Task brief: Using the material that follows, output exactly the lines from the one containing "Diğer Makaleler" through the one containing "mooi, het is ook een ideale plek om eve", with both ends kept.

━━ Given records

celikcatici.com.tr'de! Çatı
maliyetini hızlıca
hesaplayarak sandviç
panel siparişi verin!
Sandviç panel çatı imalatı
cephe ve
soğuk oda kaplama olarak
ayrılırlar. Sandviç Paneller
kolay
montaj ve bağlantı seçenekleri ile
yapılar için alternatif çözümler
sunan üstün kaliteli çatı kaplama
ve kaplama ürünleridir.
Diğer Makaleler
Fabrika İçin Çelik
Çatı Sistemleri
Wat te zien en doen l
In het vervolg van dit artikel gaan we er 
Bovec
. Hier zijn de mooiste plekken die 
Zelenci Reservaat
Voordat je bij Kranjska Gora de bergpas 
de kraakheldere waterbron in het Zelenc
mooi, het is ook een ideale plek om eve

━━━━
━━ Given records

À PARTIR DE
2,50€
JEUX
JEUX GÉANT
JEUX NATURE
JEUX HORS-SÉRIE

━━━━
━━ Given records

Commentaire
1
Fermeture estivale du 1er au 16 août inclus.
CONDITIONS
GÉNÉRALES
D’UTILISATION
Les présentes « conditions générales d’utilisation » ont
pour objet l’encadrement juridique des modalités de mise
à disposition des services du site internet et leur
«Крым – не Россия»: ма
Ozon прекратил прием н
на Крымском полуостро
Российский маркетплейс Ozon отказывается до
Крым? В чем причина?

━━━━

Expected output:
Diğer Makaleler
Fabrika İçin Çelik
Çatı Sistemleri
Wat te zien en doen l
In het vervolg van dit artikel gaan we er 
Bovec
. Hier zijn de mooiste plekken die 
Zelenci Reservaat
Voordat je bij Kranjska Gora de bergpas 
de kraakheldere waterbron in het Zelenc
mooi, het is ook een ideale plek om eve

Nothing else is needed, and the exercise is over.